Nas primeiras gravações, eu tenho que ter a personagem. Eu posso estar no décimo episódio, mas depois a personagem é aquela a mesma no décimo episódio e não a posso perder mais. Em tudo o que é arte, em todos os meus trabalhos, quando eu dirijo os alunos, quando apresento trabalhos, estou sempre numa pilha de nervos. Por isso é que às vezes nem assisto aos meus espetáculos, tudo por causa de isso. Eu venho cá fora desanuviar, depois o tempo que nunca mais passa e depois olho para o relógio e vejo “ai, já falta pouco tempo”. Depois começo a contar para ver o ritmo, para ver quanto tempo falta para acabar o espetáculo e fico muito satisfeita quando se supõe que o espetáculo tem uma hora e o fizemos em 50 minutos. Aí fico toda contente, porque quer dizer que estava no ponto certo.
Como faz para controlar os nervos?
O que eu vou dizer não é didático (ri-se) eu fumo muito. E também…o que controla é acreditar! Eu acredito sempre no que fiz, nos meus alunos e é um bom calmante!
Não gosta de rotinas. Como faz para fugir “delas”?
As rotinas que agora tenho tido são-me impostas, mas gosto muito de ler… E gosto muito de ir ao teatro, mas ultimamente não tem acontecido. Gostava muito de cozinhar, mas agora como o meu marido não está em casa, há um ano, não cozinho. Cozinhar era uma maneira. Mas também porque eu sabia, que ele gostava do que eu cozinhava e quanto mais o surpreendesse, melhor. E, lá está, era uma maneira de eu fugir à rotina, relaxa-me muito, mas agora sozinha não o faço, a não ser que vá à casa de uma amiga. Fugir à rotina… Eu fujo! Eu posso ir num barco diariamente, mas estou sempre muito atenta ao que se passa à minha volta. Lá está, a guardar coisas no meu baú de recordações. É uma fuga à rotina! E hoje uma das coisas que assusta no barco, e no metro são as pessoas só com os olhos postos no telemóvel e a manejá-lo com o dedo durante toda a viagem. É assustador! As pessoas não olham umas para as outras. Por exemplo, a mim encanta-me ver uma pessoa, os sapatos que ela tem, pode ser isto, pode ser aquilo, é a minha imaginação a trabalhar. E isto é uma forma de fugir à rotina.

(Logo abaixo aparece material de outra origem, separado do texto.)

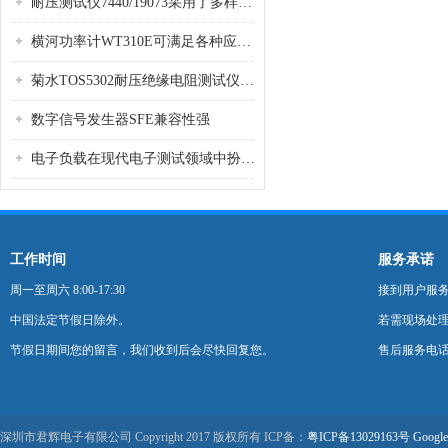
耐压测试仪7440/19073采用了多样化的功能设计
横河功率计WT310E可满足各种应用场景的需求
菊水TOS5302耐压绝缘电阻测试仪是种重要的电气安全检测设备
数字信号发生器SFE兼容性强
电子负载在现代电子测试领域中扮演着重要的角色
工作时间
服务承诺
周一至周六 8:00-17:30
接到用户服
中国法定节假日除外。
若需现场处理
节假日期间您的留言，我们收到后会尽快回复您。
售后服务电话：0
深圳市君辉电子有限公司 Copyright 2017 版权所有 ICP备：
粤ICP备13029163号
Google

Vai participar na nova série ‘Onde está Elisa’, da TVI, na qual interpreta Sofia Mendes. O que podemos esperar da sua personagem?
Ela é um enigma, é ternura, mas é uma personagem inquietante. Pelo menos eu construí-a assim. Vamos ver se o público a recebe assim.
O seu lema de vida é viver. O que significa para si viver?
Adoro ouvir o cantar dos pássaros, os miúdos a correr, ver o mar e ter saúde! E dos afetos, dos amigos e das pessoas. Gosto muito de pessoas. Todos os dias descobrir algo, todos os dias ter motivação. E a minha motivação é viver. Viver sempre, até agora. Mesmo em momentos maus, eu nunca desisto porque nós também somos necessários aos outros.